• _Aim of the task_:
This exercise calls for duplicating every entry below exactly, without the images.

[Data section — start]

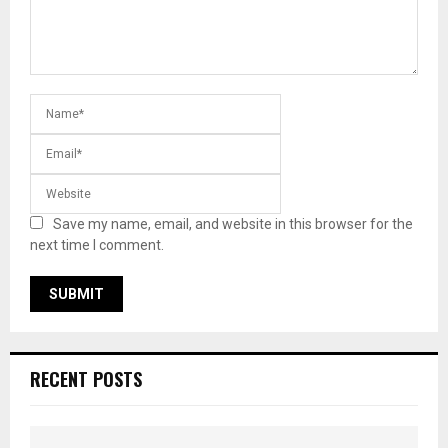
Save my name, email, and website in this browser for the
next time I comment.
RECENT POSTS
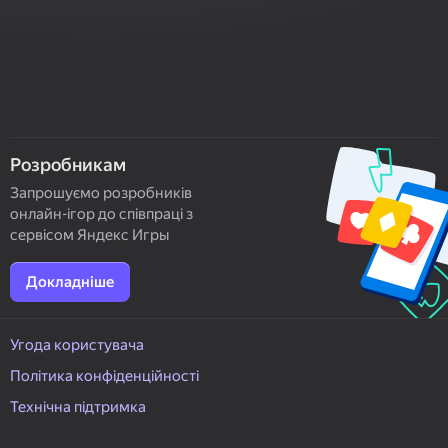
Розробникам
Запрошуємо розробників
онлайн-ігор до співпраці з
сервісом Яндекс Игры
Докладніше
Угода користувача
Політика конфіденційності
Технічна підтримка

[Data section — finish]

• _Result of the task_:
Save my name, email, and website in this browser for the
next time I comment.
RECENT POSTS
Розробникам
Запрошуємо розробників
онлайн-ігор до співпраці з
сервісом Яндекс Игры
Докладніше
Угода користувача
Політика конфіденційності
Технічна підтримка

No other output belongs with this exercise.